In this post dedicated to Big Data I would like to summarize hadoop file formats and provide some brief introduction to this topic. As things are constantly evolving especially in the big data area I will be glad for comments in case I missed something important. Big Data framework changes but InputFormat and OutputFormat stay the same. Doesn’t matter what’s big data technology is in use, can be hadoop, spark or …
File formats basic concepts
Let’s start with some basic terminology and general principles. The key term in mapreduce paradigm is split which defines a chunk of the data processed by single map. Split is further divided into the record where every record is represented as a key-value pair. That is what you actually know from mapper API as your input. The number of splits gives you essentially the number of map tasks necessary to process the data which is not in clash with the number of defined mappers for your mapreduce slots. This just means that some map tasks need to wait until the map slot is available for processing. This abstraction is hidden in IO layer particularly InputFormat or OutputFormat class which contains RecordReader, RecordWriter class responsible for further division into records. Hadoop comes with a bunch of pre-defined file formats classes e.g. TextInputFormat, DBInputFormat, CombinedInputFormat and many others. Needless to say that there is nothing which prevents you from coming with your custom file formats.
Described abstraction model is closely related to mapreduce paradigm but what is the relation to underlying storage like HDFS? First of all, mapreduce and distributed file system (DFS) are two core hadoop concepts which are “independent” and the relation is defined just through the API between those components. The well-known DFS implementation is HDFS but there are several other possibilities(s3, azure blob, …). DFS is constructed for large datasets. The core concept in DFS is a block which represents a basic unit of the original dataset for a manipulation and processing e.g. replication etc. This fact puts also additional requirements on dataset file format: it has to be splittable – that means that you can process a given block independently from the rest of the dataset. If the file format is not splittable and you would run a mapreduce job you wouldn’t get any level of parallelism and the dataset would be processed by a single mapper. Splittability requirement also applies if the compression is desired as well.
What is the relation between a block from DFS and split from mapreduce? Both of them are essentially key abstractions for parallelization but just in different frameworks and in ideal case they are aligned. If they are perfectly aligned that hadoop can take full advantage of so-called data locality feature which runs the map or reduce tasks on a cluster node where the data resides and minimize the additional network traffic. In case of imprecise alignment, a remote reads will happen for records missing for a given split. For that reasons file formats includes sync markers or points.
To take an advantage and full power of hadoop you design your system for big files. Typically the DFS block size is 64MB but can be bigger. That means that biggest Hadoop enemy is a small file. The number of files which lives in DFS is somehow limited by the size of Name Node memory. All the datasets metadata are kept in memory. Hadoop offers several strategies how to avoid of this bad scenario. Let’s go through those file formats.
Hadoop HDFS data file formats
Hadoop archive (HAR)
HAR file (stands for Hadoop archive) – is a specific file format which essentially packs a bunch of files into a single logical unit which is kept on name node.

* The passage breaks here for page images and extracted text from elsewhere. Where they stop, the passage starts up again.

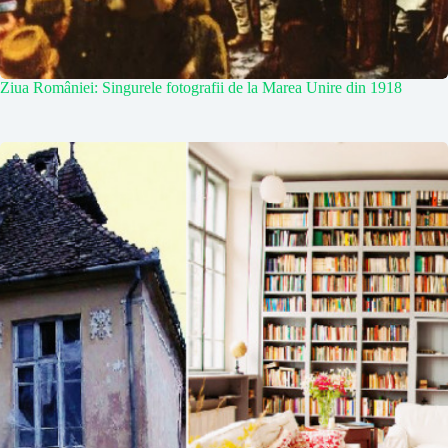
Ziua României: Singurele fotografii de la Marea Unire din 1918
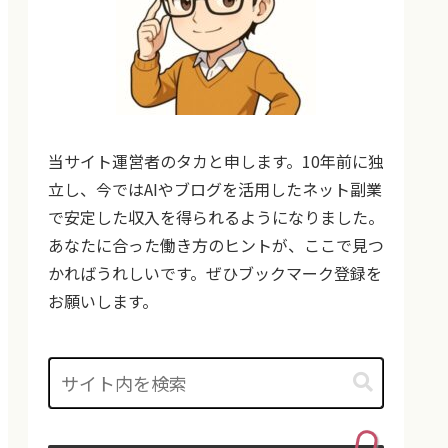
当サイト運営者のタカと申します。10年前に独
立し、今ではAIやブログを活用したネット副業
で安定した収入を得られるようになりました。
あなたに合った働き方のヒントが、ここで見つ
かればうれしいです。ぜひブックマーク登録を
お願いします。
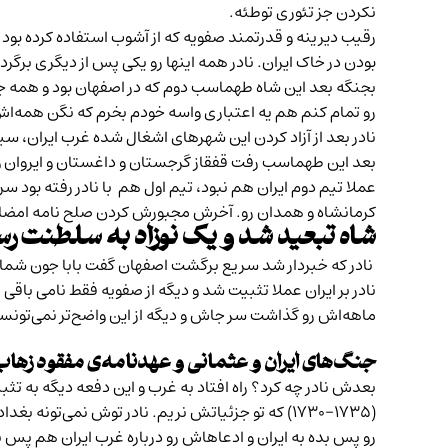
نکردن جز تئوری توطئه.
رقیب دیرینه و قدرتمند صفویه که از آشوب استفاده کرده بود و ا
بودن در خاک ایران. نادر همه اینها رو یکی پس از دیگری برگر
بجنگه بعد این شاه طهماسب دوم که در اصفهان بود و همه ج
رو تمام کنم هم یه اعتباری واسه خودم بخرم که نگن همه‌اش 
نادر بعد از آزاد کردن این شهرهای اشغال شده غرب ایران، سی
بعد این طهماسب رفت قفقاز گرجستان و داغستان و ایروان و ا
عملا تیم دوم ایران هم نبود، تیم اول هم با نادر رفته بود سر
کرمانشاه و همدان رو. آخرش مجبورش کردن صلح نامه امضا ک
شاه تبعید شد و یک نوزاد به سلطنت ر
نادر که خبردار شد سریع برگشت اصفهان گفت بابا جون شما 
نادر بر ایران عملا تثبیت شد و دیگه از صفویه فقط نامی 
ماهه‌اش رو گذاشت سر جاش و دیگه از این واضح‌تر نمی‌تونست
جنگ‌های ایران و عثمانی و عهدنامه‌ی مفقود زهاب
بعدش نادر چه کرد؟ راه افتاد به غرب و این دفعه دیگه به تث
(۱۷۳۵–۱۷۳۰) که تو جزئیاتش نریم. نادر توش نمی‌تونه
رو پس بده به ایران و ادعاهاش رو درباره غرب ایران هم پس بگ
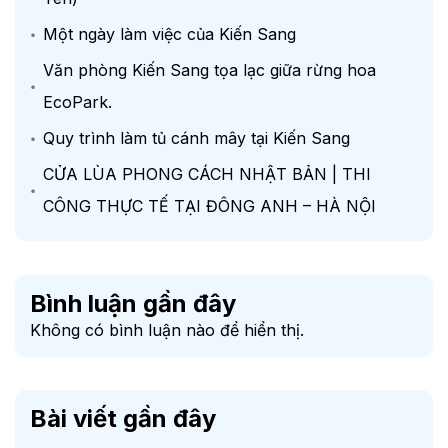
Một ngày làm việc của Kiến Sang
Văn phòng Kiến Sang tọa lạc giữa rừng hoa
EcoPark.
Quy trình làm tủ cánh mây tại Kiến Sang
CỬA LÙA PHONG CÁCH NHẬT BẢN | THI
CÔNG THỰC TẾ TẠI ĐÔNG ANH – HÀ NỘI
Bình luận gần đây
Không có bình luận nào để hiển thị.
Bài viết gần đây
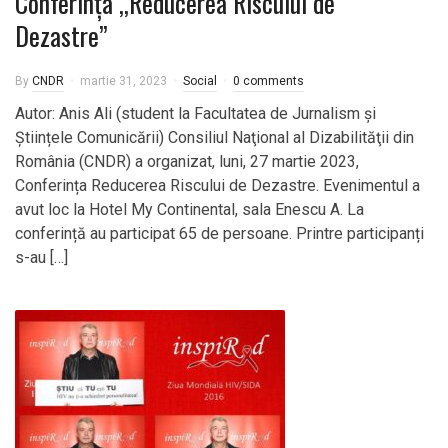
Conferința ,,Reducerea Riscului de
Dezastre”
By
CNDR
martie 31, 2023
Social
0 comments
Autor: Anis Ali (student la Facultatea de Jurnalism și
Științele Comunicării) Consiliul Naţional al Dizabilităţii din
România (CNDR) a organizat, luni, 27 martie 2023,
Conferința Reducerea Riscului de Dezastre. Evenimentul a
avut loc la Hotel My Continental, sala Enescu A. La
conferință au participat 65 de persoane. Printre participanți
s-au […]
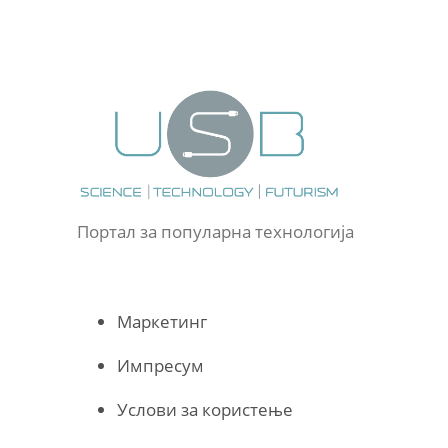
Портал за популарна технологија
Маркетинг
Импресум
Услови за користење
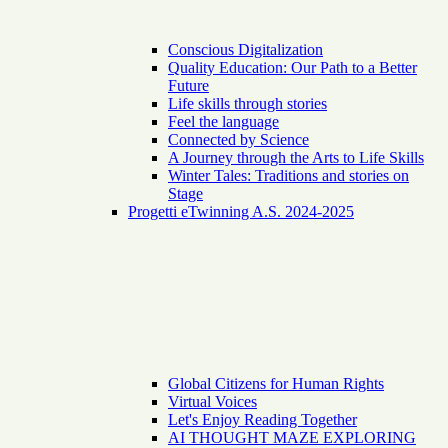
Conscious Digitalization
Quality Education: Our Path to a Better
Future
Life skills through stories
Feel the language
Connected by Science
A Journey through the Arts to Life Skills
Winter Tales: Traditions and stories on
Stage
Progetti eTwinning A.S. 2024-2025
Global Citizens for Human Rights
Virtual Voices
Let's Enjoy Reading Together
AI THOUGHT MAZE EXPLORING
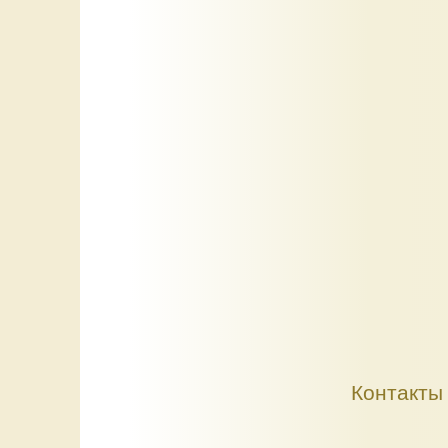
Контакты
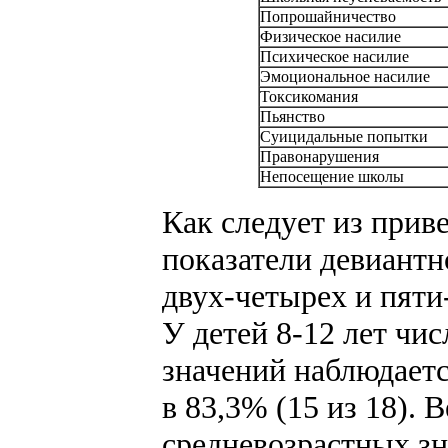
Попрошайничество
Физическое насилие
Психическое насилие
Эмоциональное насилие
Токсикомания
Пьянство
Суицидальные попытки
Правонарушения
Непосещение школы
Как следует из приве
показатели девиантно
двух-четырех и пяти
У детей 8-12 лет чи
значений наблюдается
в 83,3% (15 из 18).
средневозрастных з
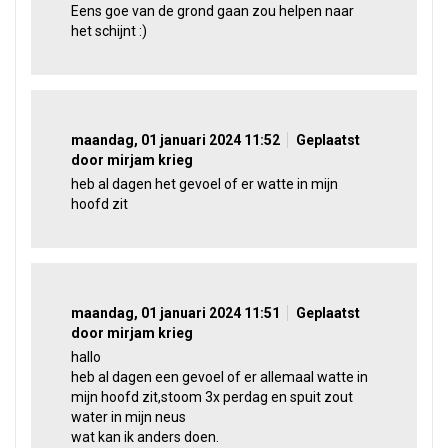
Eens goe van de grond gaan zou helpen naar
het schijnt :)
maandag, 01 januari 2024 11:52
Geplaatst
door mirjam krieg
heb al dagen het gevoel of er watte in mijn
hoofd zit
maandag, 01 januari 2024 11:51
Geplaatst
door mirjam krieg
hallo
heb al dagen een gevoel of er allemaal watte in
mijn hoofd zit,stoom 3x perdag en spuit zout
water in mijn neus
wat kan ik anders doen.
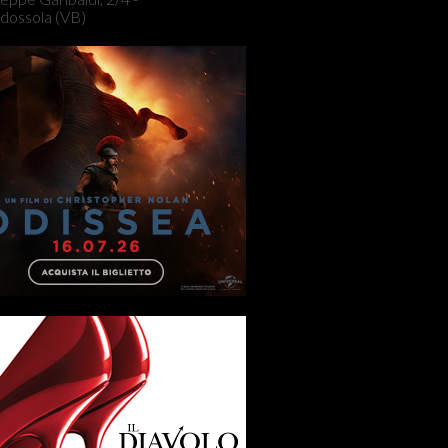
dossola (VB)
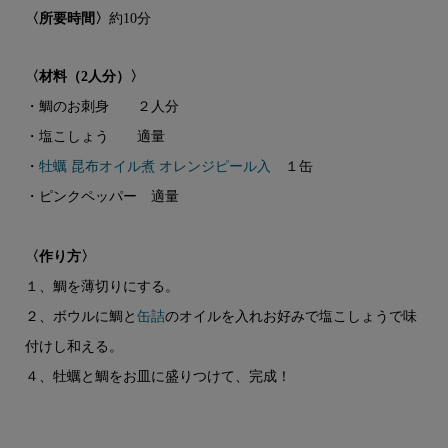
〈所要時間〉
約10分
〈材料（2人分）〉
・鯛のお刺身 ２人分
・塩こしょう 適量
・
牡蠣 昆布オイル煮 オレンジピール入
１缶
・ピンクペッパー 適量
〈作り方〉
１、鯛を薄切りにする。
２、ボウルに鯛と
缶詰
のオイルを入れお好みで塩こしょうで味
付けし和える。
４、牡蠣と鯛をお皿に盛りつけて、完成！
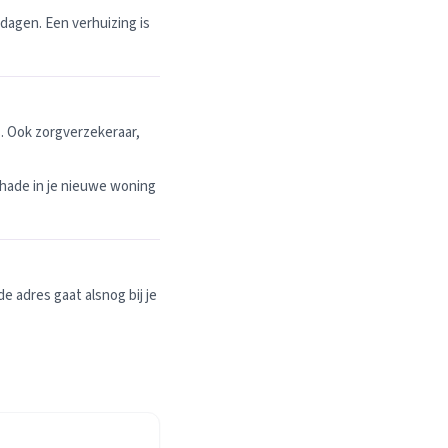
dagen. Een verhuizing is
. Ook zorgverzekeraar,
hade in je nieuwe woning
 adres gaat alsnog bij je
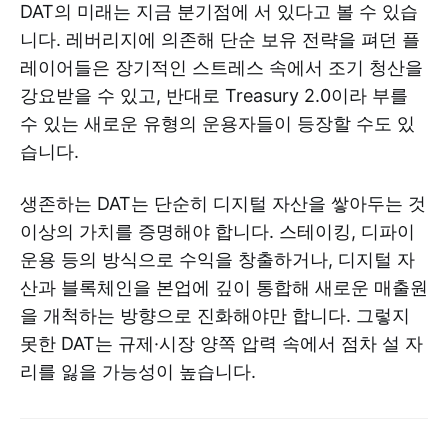
DAT의 미래는 지금 분기점에 서 있다고 볼 수 있습
니다. 레버리지에 의존해 단순 보유 전략을 펴던 플
레이어들은 장기적인 스트레스 속에서 조기 청산을
강요받을 수 있고, 반대로 Treasury 2.0이라 부를
수 있는 새로운 유형의 운용자들이 등장할 수도 있
습니다.
생존하는 DAT는 단순히 디지털 자산을 쌓아두는 것
이상의 가치를 증명해야 합니다. 스테이킹, 디파이
운용 등의 방식으로 수익을 창출하거나, 디지털 자
산과 블록체인을 본업에 깊이 통합해 새로운 매출원
을 개척하는 방향으로 진화해야만 합니다. 그렇지
못한 DAT는 규제·시장 양쪽 압력 속에서 점차 설 자
리를 잃을 가능성이 높습니다.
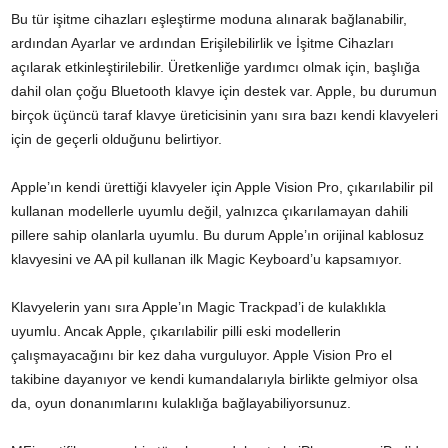
Bu tür işitme cihazları eşleştirme moduna alınarak bağlanabilir,
ardından Ayarlar ve ardından Erişilebilirlik ve İşitme Cihazları
açılarak etkinleştirilebilir. Üretkenliğe yardımcı olmak için, başlığa
dahil olan çoğu Bluetooth klavye için destek var. Apple, bu durumun
birçok üçüncü taraf klavye üreticisinin yanı sıra bazı kendi klavyeleri
için de geçerli olduğunu belirtiyor.
Apple’ın kendi ürettiği klavyeler için Apple Vision Pro, çıkarılabilir pil
kullanan modellerle uyumlu değil, yalnızca çıkarılamayan dahili
pillere sahip olanlarla uyumlu. Bu durum Apple’ın orijinal kablosuz
klavyesini ve AA pil kullanan ilk Magic Keyboard’u kapsamıyor.
Klavyelerin yanı sıra Apple’ın Magic Trackpad’i de kulaklıkla
uyumlu. Ancak Apple, çıkarılabilir pilli eski modellerin
çalışmayacağını bir kez daha vurguluyor. Apple Vision Pro el
takibine dayanıyor ve kendi kumandalarıyla birlikte gelmiyor olsa
da, oyun donanımlarını kulaklığa bağlayabiliyorsunuz.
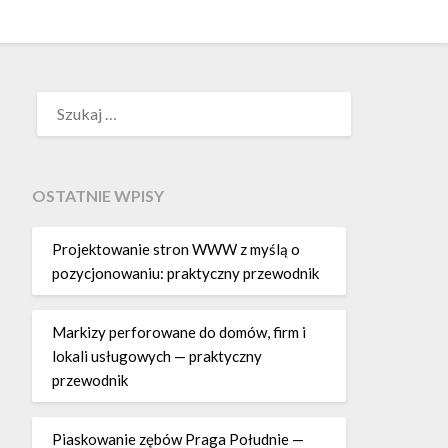
SZUKAJ:
OSTATNIE WPISY
Projektowanie stron WWW z myślą o
pozycjonowaniu: praktyczny przewodnik
Markizy perforowane do domów, firm i
lokali usługowych — praktyczny
przewodnik
Piaskowanie zębów Praga Południe —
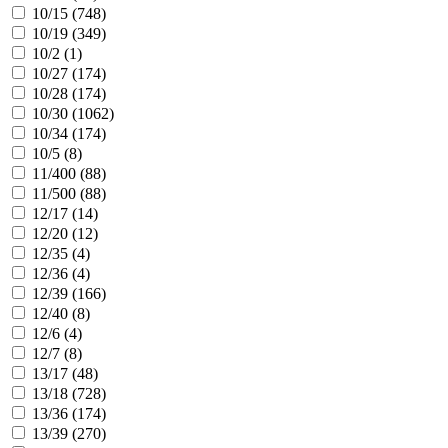
10/15 (
748
)
10/19 (
349
)
10/2 (
1
)
10/27 (
174
)
10/28 (
174
)
10/30 (
1062
)
10/34 (
174
)
10/5 (
8
)
11/400 (
88
)
11/500 (
88
)
12/17 (
14
)
12/20 (
12
)
12/35 (
4
)
12/36 (
4
)
12/39 (
166
)
12/40 (
8
)
12/6 (
4
)
12/7 (
8
)
13/17 (
48
)
13/18 (
728
)
13/36 (
174
)
13/39 (
270
)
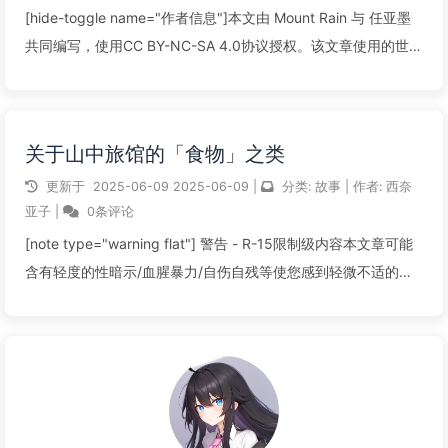
[hide-toggle name="作者信息"]本文由 Mount Rain 与 任亚墨
共同编写，使用CC BY-NC-SA 4.0协议授权。该文章使用的世界
设定为“山中旅馆”。其文中出现的所有词条与人物设定也都归属
于此世界设定。[/hide-tog...
关于山中旅馆的「食物」之类
阅读全文...
更新于
2025-06-09
2025-06-09
|
分类:
故事
|
作者:
西奈
亚子
|
0条评论
[note type="warning flat"] 警告 - R-15限制级内容本文章可能
含有轻度的性暗示/血腥暴力/自伤自残等使您感到轻微不适的内
容。请确定您的年龄与心智适宜阅读。该文章的R-15因素：▶ 适
度的性暗示。 ▶ 部分裸露。▶ 擦边球情节...
阅读全文...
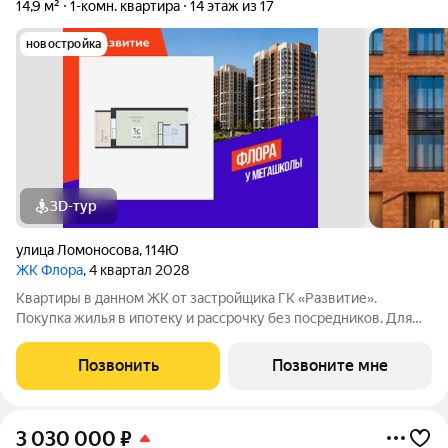
14,9 м²
1-комн. квартира
14 этаж из 17
новостройка
3D-тур
улица Ломоносова
,
114Ю
ЖК Флора
, 4 квартал 2028
Квартиры в данном ЖК от застройщика ГК «Развитие».
Покупка жилья в ипотеку и рассрочку без посредников. Для
более подробной консультации по приобретению квартир
обращайтесь в отдел продаж застройщика.
Позвонить
Позвоните мне
3 030 000
₽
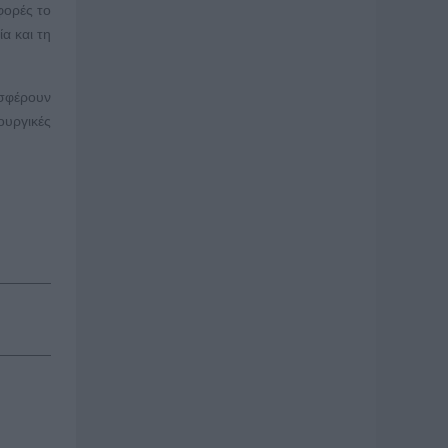
φορές το
α και τη
ισφέρουν
ουργικές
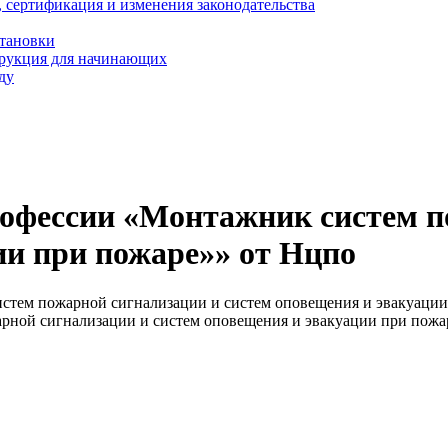
, сертификация и изменения законодательства
становки
трукция для начинающих
ду
рофессии «Монтажник систем п
ии при пожаре»» от Нцпо
стем пожарной сигнализации и систем оповещения и эвакуации
рной сигнализации и систем оповещения и эвакуации при пожа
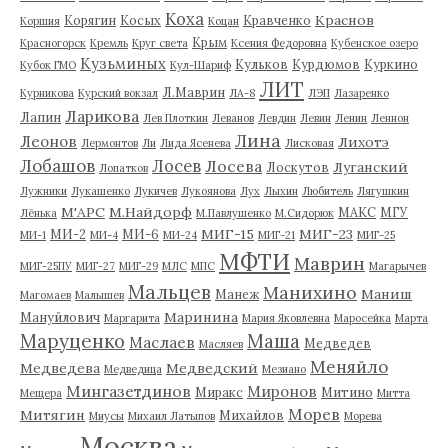
Коха
Краснов
Корягин
Косых
Кравченко
Коршия
Коцан
Крым
Красногорск
Кремль
Круг света
Ксения Федоровна
Кубенское озеро
Кузьминых
Кульков
Курдюмов
Куркино
Кубок ГМО
Кул-Шариф
ЛИТ
Л.Маврин
Курникова
Курский вокзал
ЛА-8
ЛЭП
Лазаренко
Ларикова
Лапин
Лев Плоткин
Леванов
Левдин
Левин
Ленин
Леннон
Лина
Леонов
Лихотэ
Лермонтов
Ли
Лида Ясенева
Лисковая
Лобашов
Лосев
Лосева
Луганский
Лоскутов
Лопатков
Лужники
Лукашенко
Лукичев
Лукоянова
Лух
Лыхин
Любитель
Лягушкин
М'АРС
М.Найдорф
МАКС
МГУ
Лёнька
М.Павлушенко
М.Сидорюк
МИГ-15
МИГ-23
МИ-2
МИ-6
МИ-1
МИ-4
МИ-24
МИГ-21
МИГ-25
МФТИ
Маврин
МИГ-25ПУ
МИГ-27
МИГ-29
МЛС
МПС
Магарычев
Мальцев
Манихино
Маниш
Манеж
Магомаев
Малышев
Маринина
Мануйлович
Маргарита
Мария Яковлевна
Маросейка
Марта
Маруценко
Маша
Маслаев
Медведев
Масляев
Меняйло
Медведева
Медведский
Медведица
Мезиано
Мингазетдинов
Миронов
Миракс
Митино
Мещера
Митта
Морев
Митягин
Михайлов
Миусы
Михаил Латыпов
Морева
Москва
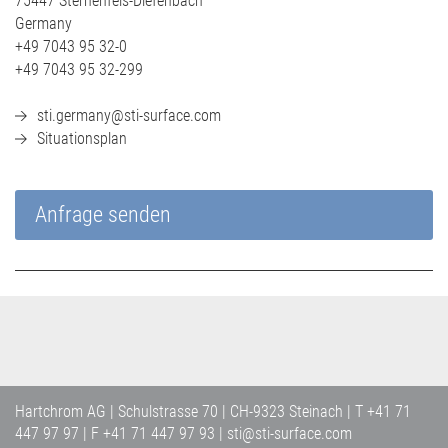
75447 Sternenfels-Diefenbach
Germany
+49 7043 95 32-0
+49 7043 95 32-299
sti.germany@sti-surface.com
Situationsplan
Anfrage senden
Hartchrom AG | Schulstrasse 70 | CH-9323 Steinach | T +41 71
447 97 97 | F +41 71 447 97 93 | sti@sti-surface.com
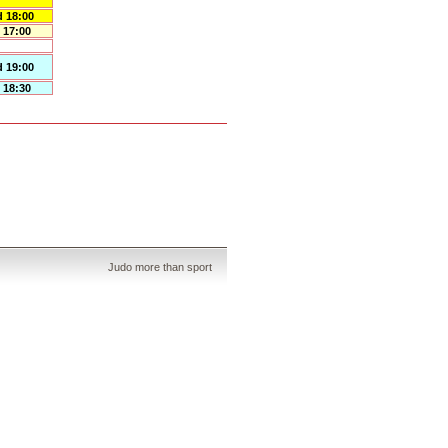
 18:00
 17:00
 19:00
 18:30
Judo more than sport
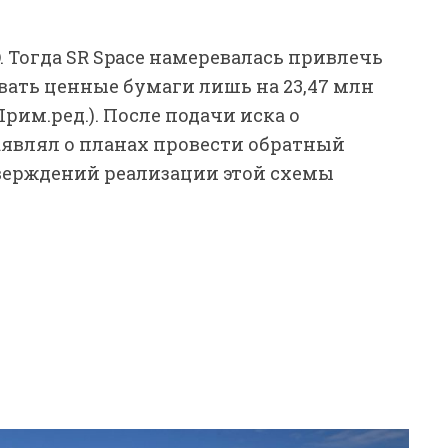
O. Тогда SR Space намеревалась привлечь
овать ценные бумаги лишь на 23,47 млн
рим.ред.). После подачи иска о
аявлял о планах провести обратный
верждений реализации этой схемы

HAR files don’t support additional compression and as far as I know are transparent to mapreduce. Can help if name nodes are running out of memory.
Sequence file is a kind of file-based data structure. This file format is splittable as it contains a sync point after several records. The record consists of key – value and metadata. Where key and value is serialized via class whose name is kept in the metadata. Classes used for serialization needs to be on CLASSPATH.
Map file is again a kind of hadoop file based data structure and it differs from a sequence file in a matter of the order. Map file is sorted and you can perform a look up. Behavior pretty similar to java.util.Map class.
AVRO data file
Avro data file is based on avro serialization framework which was primarily created for Hadoop. It is a splittable file format with a metadata section at the beginning and then a sequence of Avro serialized objects. Metadata section contains a schema for an Avro serialization. This format allows a comparison of data without deserialization.
Google Protocol buffers
Google Protocol buffers are not natively supported by Hadoop but you can plug the support via libraries as elephant-bird from twitter.
So what about file formats as XML and JSON? They are not natively splittable and so “hard” to deal. A common practice is to store then into text file a single message per line.
For textual files needless to say that those files are the first class citizens in Hadoop. TextInputFormat and TextOutputFormat deal with those. Byte offset is used as key and the value is the line content.
This blog post just scratches the surface of Hadoop file formats but I hope that it provides a good introduction and explain the connection between two essential concepts – mapreduce and DFS. For the further reference book, Hadoop Definite guide goes into the great detail.